The methodological approach is based on multilevel regression modelling, allowing the analysis to consider journalists nested within national contexts. This design makes it possible to move beyond single-cause explanations and examine how vulnerability to public discrediting emerges at the intersection of three levels:

[1] Individual level: who the journalist is.
[2] Occupational level: what role the journalist performs and in what media environment.
[3] Contextual level: where the journalist works and under what democratic conditions.

The results indicate that public discrediting is not randomly distributed. Male journalists and those who strongly embrace a watchdog role report higher exposure to public discredit. Journalists working in radio appear less exposed than those in print media, while the effect of freelance or precarious work is more limited and model-dependent. At the contextual level, liberal democracy appears to have a protective effect, while deliberative democracy, legal protection against online defamation, and more critical media environments are associated with higher levels of reported discredit.

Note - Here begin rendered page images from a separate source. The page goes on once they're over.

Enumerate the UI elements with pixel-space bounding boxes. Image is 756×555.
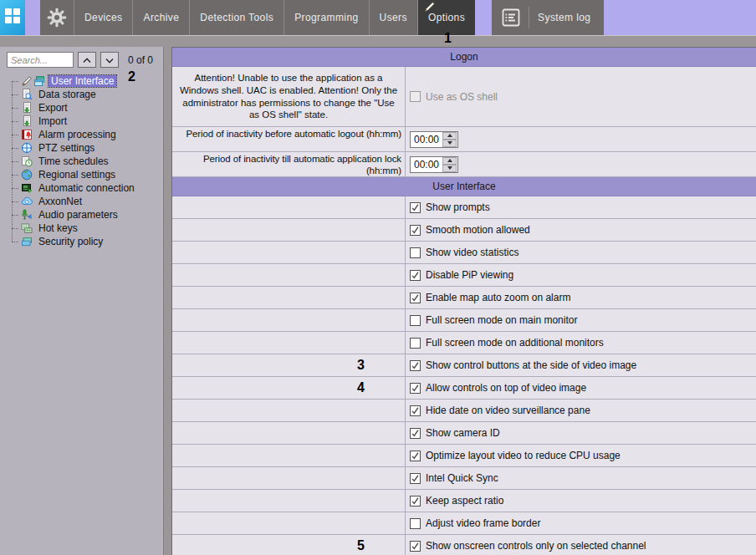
checkbox-hide-date-on-video-surveillance-pane[interactable] (410, 405, 421, 416)
search-prev-button[interactable] (78, 52, 96, 68)
globe-icon (21, 169, 33, 181)
checkbox-label: Adjust video frame border (426, 517, 540, 529)
option-row-left (172, 512, 406, 534)
logout-spin-up-button[interactable] (442, 132, 457, 140)
option-row-left: 5 (172, 535, 406, 555)
system-log-group[interactable]: System log (492, 0, 604, 35)
option-row: 4Allow controls on top of video image (172, 377, 756, 400)
checkbox-label: Allow controls on top of video image (426, 382, 586, 394)
sidebar-item-label: User Interface (49, 75, 116, 87)
option-row: Enable map auto zoom on alarm (172, 287, 756, 309)
checkbox-show-camera-id[interactable] (410, 428, 421, 439)
system-log-icon (502, 8, 520, 27)
checkbox-show-control-buttons-at-the-side-of-video-image[interactable] (410, 360, 421, 371)
sidebar-item-user-interface[interactable]: User Interface (0, 74, 163, 88)
toolbar-substrip (0, 35, 756, 47)
option-row: Optimize layout video to reduce CPU usag… (172, 445, 756, 467)
data-storage-icon (21, 89, 33, 100)
option-row-right: Allow controls on top of video image (406, 377, 756, 399)
sidebar-item-label: Audio parameters (36, 209, 120, 221)
app-grid-icon (4, 8, 21, 28)
sidebar-item-data-storage[interactable]: Data storage (0, 88, 163, 101)
option-row-left (172, 264, 406, 286)
sidebar-item-automatic-connection[interactable]: Automatic connection (0, 181, 163, 195)
logout-period-input[interactable] (411, 132, 442, 147)
option-row-left (172, 422, 406, 444)
sidebar-item-alarm-processing[interactable]: Alarm processing (0, 128, 163, 141)
tab-archive[interactable]: Archive (132, 0, 189, 35)
sidebar-item-label: Regional settings (36, 169, 118, 181)
option-row: Full screen mode on additional monitors (172, 332, 756, 354)
checkbox-disable-pip-viewing[interactable] (410, 270, 421, 281)
sidebar-item-hot-keys[interactable]: Hot keys (0, 221, 163, 235)
checkbox-intel-quick-sync[interactable] (410, 473, 421, 484)
option-row: Smooth motion allowed (172, 219, 756, 242)
audio-icon (21, 209, 33, 221)
checkbox-optimize-layout-video-to-reduce-cpu-usage[interactable] (410, 451, 421, 461)
lock-spin-down-button[interactable] (442, 165, 457, 172)
app-menu-button[interactable] (0, 0, 25, 35)
option-row: Hide date on video surveillance pane (172, 400, 756, 422)
chevron-up-icon (83, 53, 91, 66)
tab-devices[interactable]: Devices (74, 0, 132, 35)
checkbox-label: Enable map auto zoom on alarm (426, 292, 570, 303)
checkbox-label: Intel Quick Sync (426, 472, 498, 484)
annotation-5: 5 (357, 539, 365, 552)
system-log-button[interactable]: System log (538, 12, 590, 23)
sidebar-item-label: Hot keys (36, 222, 80, 234)
checkbox-enable-map-auto-zoom-on-alarm[interactable] (410, 293, 421, 303)
checkbox-full-screen-mode-on-additional-monitors[interactable] (410, 338, 421, 349)
logon-section-header: Logon (172, 48, 756, 67)
checkbox-label: Keep aspect ratio (426, 495, 503, 507)
ptz-icon (21, 142, 33, 154)
sidebar-item-label: Import (36, 115, 69, 127)
checkbox-allow-controls-on-top-of-video-image[interactable] (410, 383, 421, 394)
checkbox-label: Optimize layout video to reduce CPU usag… (426, 450, 621, 461)
checkbox-show-prompts[interactable] (410, 202, 421, 213)
checkbox-keep-aspect-ratio[interactable] (410, 496, 421, 507)
option-row: Show camera ID (172, 422, 756, 445)
logout-spin-down-button[interactable] (442, 140, 457, 147)
checkbox-smooth-motion-allowed[interactable] (410, 225, 421, 236)
checkbox-adjust-video-frame-border[interactable] (410, 518, 421, 529)
tree-connector (12, 201, 18, 202)
sidebar-item-label: Alarm processing (36, 129, 119, 140)
tree-connector (12, 108, 18, 109)
tab-programming[interactable]: Programming (284, 0, 368, 35)
toolbar-tab-group: DevicesArchiveDetection ToolsProgramming… (40, 0, 475, 35)
gear-icon[interactable] (40, 0, 74, 35)
search-input[interactable] (7, 52, 74, 68)
chevron-down-icon (105, 53, 114, 66)
settings-tree: User InterfaceData storageExportImportAl… (0, 74, 163, 248)
spin-down-icon (447, 141, 452, 145)
sidebar-item-audio-parameters[interactable]: Audio parameters (0, 208, 163, 221)
option-row-left (172, 467, 406, 489)
tree-connector (12, 121, 18, 122)
sidebar-item-axxonnet[interactable]: AxxonNet (0, 195, 163, 208)
annotation-1: 1 (444, 32, 452, 45)
os-shell-checkbox[interactable] (410, 91, 421, 102)
checkbox-show-onscreen-controls-only-on-selected-channel[interactable] (410, 541, 421, 552)
tab-users[interactable]: Users (369, 0, 417, 35)
lock-period-input[interactable] (411, 157, 442, 172)
sidebar-item-import[interactable]: Import (0, 115, 163, 128)
sidebar-item-time-schedules[interactable]: Time schedules (0, 155, 163, 168)
os-shell-attention-text: Attention! Unable to use the application… (172, 67, 406, 126)
toolbar-tabs: DevicesArchiveDetection ToolsProgramming… (74, 0, 475, 35)
checkbox-full-screen-mode-on-main-monitor[interactable] (410, 315, 421, 326)
annotation-3: 3 (357, 359, 365, 372)
sidebar-item-regional-settings[interactable]: Regional settings (0, 168, 163, 181)
splitter[interactable] (164, 47, 171, 555)
sidebar-item-ptz-settings[interactable]: PTZ settings (0, 141, 163, 155)
checkbox-label: Disable PiP viewing (426, 269, 513, 281)
sidebar-item-export[interactable]: Export (0, 101, 163, 115)
sidebar-item-security-policy[interactable]: Security policy (0, 235, 163, 248)
lock-spin-up-button[interactable] (442, 157, 457, 165)
search-next-button[interactable] (100, 52, 119, 68)
option-row: Full screen mode on main monitor (172, 309, 756, 332)
checkbox-show-video-statistics[interactable] (410, 247, 421, 258)
security-icon (21, 236, 33, 247)
checkbox-label: Full screen mode on main monitor (426, 314, 577, 326)
toolbar-separator (529, 7, 529, 28)
tab-detection-tools[interactable]: Detection Tools (189, 0, 284, 35)
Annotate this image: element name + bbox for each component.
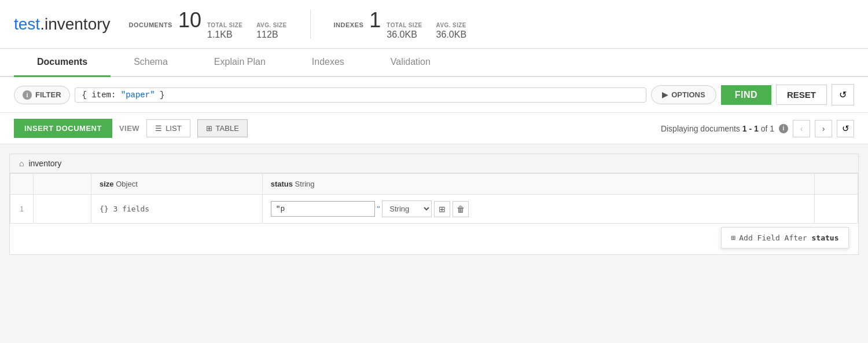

These findings suggest that public discrediting in Latin America is not merely “noise” around journalism. It is a structured form of symbolic violence that targets credibility, professional authority, and the democratic function of the press. It does not replace physical violence against journalists, but it forms part of the same broader continuum of anti-press hostility.

One of the paper’s main contributions is the conceptual distinction between legitimate criticism and public discrediting. Legitimate criticism evaluates journalism according to professional standards, evidence, accuracy, and accountability. Public discrediting, in contrast, seeks to disqualify journalists as credible public actors by accusing them of bias, corruption, betrayal, falsehood, or political manipulation, often without substantive argument.

This distinction is especially important in Latin America, where journalism operates amid democratic instability, polarisation, populist rhetoric, fragile institutional protections, and growing digital hostility. In such contexts, public discrediting can function as a mechanism of reputational degradation, producing shame, suspicion, self-censorship, and professional vulnerability.

The broader implication is clear: any serious analysis of violence against journalists must include symbolic, discursive, and reputational forms of aggression. Public discrediting not only affects individual journalists. It reshapes the conditions under which journalism can be trusted, defended, and practised as a democratic institution.

Participating in LASA2026 was an significant opportunity to connect this research with broader debates on republics, revolutions, democracy, public life, and the future of Latin America. The congress theme provided a productive intellectual space to reflect on how journalism remains central to democratic life, especially when its legitimacy is increasingly contested through both visible and subtle forms of coercion.